Tuesday, August 07, 2012

The problem with this winning lark

I, like more or less everyone else who was unable to get out of London for the Olympics, have really been enjoying it, revelling in the fact that I was unable to get out of London and have been able to be part of the spectacle, which has mainly consisted of me watching it on telly and occasionally considering trying to buy a ticket. I've been hanging over the Wikipedia entries on Olympic cycling rules like a bad smell, hoping to just about understand the latest Omnium event before it finishes, and I have been regurgitating spurious info on the metal composition of the medals or the chemical composition of Victoria Pendleton’s underwear to passing motorists; in short I’ve been an Olympic cheerleader, although not an Olympic-standard cheerleader, but I’ve got down with the programme and shouted at the right times and generally tried to forget my last seven years of doomsaying and overall Olympic badmouthing that attentive readers may possibly recall.

And yet, and yet, something’s not right here, Stanley. Something’s just not A-OK. I don’t mean the panem et circuses element, which Andy Worthington alludes to here, nor the subjugation of athletic prowess to the myth of the State, which Mike Marqusee considers here; although I don’t know why not, because they’re both right and worth reading, and I speak as a great panum eater and circuses watcher; anyway I’m not really talking about the distracting of a crushed populace with illusionary visions of success and national unity while stealing the roofs over their heads stuff, I’m more talking about sport, competition and especially winning.

I’m not really one of nature’s winners – a whiner maybe – or at least I never win unless I absolutely have to, an attitude born largely of intense laziness, and also probably due to being well looked after as a youngster and as a result generally feeling safe and secure and complacent and spoilt. I do know how to win, in that I have occasionally stirred myself to victory over someone in something, or at least I imagine I have done, but generally winning is something to be looked down upon, a consolation for inadequate types, who can’t just be happy sitting in their underwear at 3 in the afternoon.

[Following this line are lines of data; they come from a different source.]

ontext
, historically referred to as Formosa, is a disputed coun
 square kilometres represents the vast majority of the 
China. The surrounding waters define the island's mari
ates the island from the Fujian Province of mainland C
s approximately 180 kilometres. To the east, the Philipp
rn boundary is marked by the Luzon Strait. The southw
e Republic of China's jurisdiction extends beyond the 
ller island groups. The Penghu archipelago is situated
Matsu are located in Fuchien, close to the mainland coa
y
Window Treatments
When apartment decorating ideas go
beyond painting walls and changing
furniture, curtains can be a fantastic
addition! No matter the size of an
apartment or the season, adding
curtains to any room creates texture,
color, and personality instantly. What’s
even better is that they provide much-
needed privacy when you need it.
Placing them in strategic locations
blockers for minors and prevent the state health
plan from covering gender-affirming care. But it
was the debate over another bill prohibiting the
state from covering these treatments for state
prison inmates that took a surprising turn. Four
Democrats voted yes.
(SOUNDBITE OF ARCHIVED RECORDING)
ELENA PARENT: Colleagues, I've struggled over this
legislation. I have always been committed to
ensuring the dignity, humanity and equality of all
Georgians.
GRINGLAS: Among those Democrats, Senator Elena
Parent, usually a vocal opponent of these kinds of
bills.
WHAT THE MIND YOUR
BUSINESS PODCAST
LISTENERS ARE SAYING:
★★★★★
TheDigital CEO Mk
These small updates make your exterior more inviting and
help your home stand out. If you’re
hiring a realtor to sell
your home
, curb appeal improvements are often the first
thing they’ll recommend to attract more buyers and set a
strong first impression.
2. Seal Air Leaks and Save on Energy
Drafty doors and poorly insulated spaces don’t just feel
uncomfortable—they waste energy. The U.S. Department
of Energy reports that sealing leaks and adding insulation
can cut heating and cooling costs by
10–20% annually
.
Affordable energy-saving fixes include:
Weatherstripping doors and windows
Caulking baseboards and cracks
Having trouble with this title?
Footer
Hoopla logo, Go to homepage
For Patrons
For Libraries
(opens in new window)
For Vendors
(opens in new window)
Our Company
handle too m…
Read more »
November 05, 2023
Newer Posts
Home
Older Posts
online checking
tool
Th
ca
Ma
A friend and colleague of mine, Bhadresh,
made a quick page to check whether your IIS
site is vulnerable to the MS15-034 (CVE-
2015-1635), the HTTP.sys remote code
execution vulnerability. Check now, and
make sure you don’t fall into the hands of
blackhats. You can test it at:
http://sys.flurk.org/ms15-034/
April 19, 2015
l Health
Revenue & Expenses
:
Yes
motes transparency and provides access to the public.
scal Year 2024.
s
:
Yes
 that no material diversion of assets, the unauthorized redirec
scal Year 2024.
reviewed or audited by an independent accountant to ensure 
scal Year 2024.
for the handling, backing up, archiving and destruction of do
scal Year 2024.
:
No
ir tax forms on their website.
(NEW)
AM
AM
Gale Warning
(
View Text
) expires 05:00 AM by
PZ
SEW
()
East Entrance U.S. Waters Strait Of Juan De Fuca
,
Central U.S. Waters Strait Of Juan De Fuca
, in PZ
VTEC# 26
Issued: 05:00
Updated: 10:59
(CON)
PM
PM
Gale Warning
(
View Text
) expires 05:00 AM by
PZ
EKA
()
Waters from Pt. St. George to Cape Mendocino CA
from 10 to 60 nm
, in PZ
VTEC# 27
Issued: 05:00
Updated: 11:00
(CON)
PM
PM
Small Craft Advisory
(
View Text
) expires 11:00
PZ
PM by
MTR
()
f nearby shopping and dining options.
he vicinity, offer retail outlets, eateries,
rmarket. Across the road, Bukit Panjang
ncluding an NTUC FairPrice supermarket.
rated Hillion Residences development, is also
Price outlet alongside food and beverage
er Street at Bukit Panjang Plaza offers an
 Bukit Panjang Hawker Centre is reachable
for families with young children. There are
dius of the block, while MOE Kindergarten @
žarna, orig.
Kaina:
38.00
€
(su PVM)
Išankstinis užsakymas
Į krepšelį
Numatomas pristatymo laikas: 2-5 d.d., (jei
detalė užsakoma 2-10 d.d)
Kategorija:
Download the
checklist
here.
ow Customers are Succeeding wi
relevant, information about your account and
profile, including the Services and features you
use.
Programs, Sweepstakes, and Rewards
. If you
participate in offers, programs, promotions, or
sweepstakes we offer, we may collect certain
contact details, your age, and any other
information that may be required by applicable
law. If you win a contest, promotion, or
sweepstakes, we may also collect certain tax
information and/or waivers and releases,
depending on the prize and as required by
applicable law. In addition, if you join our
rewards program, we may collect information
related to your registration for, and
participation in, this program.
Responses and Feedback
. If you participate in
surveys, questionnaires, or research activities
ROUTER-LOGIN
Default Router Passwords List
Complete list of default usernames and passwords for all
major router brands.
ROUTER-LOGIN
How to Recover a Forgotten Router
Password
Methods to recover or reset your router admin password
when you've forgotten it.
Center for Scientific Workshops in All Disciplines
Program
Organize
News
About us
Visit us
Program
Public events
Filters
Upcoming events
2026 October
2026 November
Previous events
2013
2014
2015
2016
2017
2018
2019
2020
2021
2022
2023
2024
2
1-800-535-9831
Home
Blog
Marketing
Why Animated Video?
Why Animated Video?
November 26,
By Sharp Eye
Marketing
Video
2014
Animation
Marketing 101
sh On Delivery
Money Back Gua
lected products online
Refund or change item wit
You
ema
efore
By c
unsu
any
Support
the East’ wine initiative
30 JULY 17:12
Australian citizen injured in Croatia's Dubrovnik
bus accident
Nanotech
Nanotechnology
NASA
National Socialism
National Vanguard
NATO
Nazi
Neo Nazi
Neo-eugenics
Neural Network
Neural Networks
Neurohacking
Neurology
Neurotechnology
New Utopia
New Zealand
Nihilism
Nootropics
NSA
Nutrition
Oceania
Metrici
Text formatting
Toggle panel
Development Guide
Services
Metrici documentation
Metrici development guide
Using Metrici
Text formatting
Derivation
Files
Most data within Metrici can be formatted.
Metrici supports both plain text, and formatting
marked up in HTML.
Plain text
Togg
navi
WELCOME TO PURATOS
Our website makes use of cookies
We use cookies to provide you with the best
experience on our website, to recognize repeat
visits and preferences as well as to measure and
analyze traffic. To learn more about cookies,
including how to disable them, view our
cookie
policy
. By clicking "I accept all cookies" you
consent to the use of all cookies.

And much as I cheered Mo Farah and Jessica Ennis and the rest I am struck with unease at their celebrations and those of the crowd – what are they so blinking happy about? That they won? Why? Someone had to. It was them, this time. They’re like: all that hard work paid off, while next to them someone else who put in presumably an equal amount of hard work – or even more, in the case of Usain Bolt’s rivals – are going “I’m so sorry, I let everyone down, I’m so sad and useless” and if they lived in Imperial Japan would probably be expected to go and commit hari-kari right there and then and I’m left asking: Why? Why are you sad, why are you happy? “Because I won!” says the winner; “Because I lost!” says the loser. And I understand that, I do, I get it, but still I’m left thinking: So what? It’s a bit me, me, me isn’t it this winning lark? (While all of the crowd are going: it’s us, us, us!) And once you're about 13, aren't you expected to sort of get over it?

It’s strangely self-absorbed and the more I think about it the more unfathomable it seems. It’s not achieving the unachievable, breaking down barriers, climbing Everest or running under 4 minutes (and even most of these descended into races between frankly deranged individuals), it’s just being better than the other guy, whoever he is. It's the irrelevance of it that is so striking. It's just a game, just for sport. And you've only overcome another person; a person who on another day might have just as well beaten you. Of course I can understand the satisfaction of winning, and getting a 92.6% silver medal coated in gold for your pains, of completing a goal that has taken an entire life of dedication, robbed you of the pleasures of youth and which will bequest to you an old age of knacked knees, and yet, when all is packed up in the wheelie bin of life, what good is it if you have to have a loser beside you to make you a winner?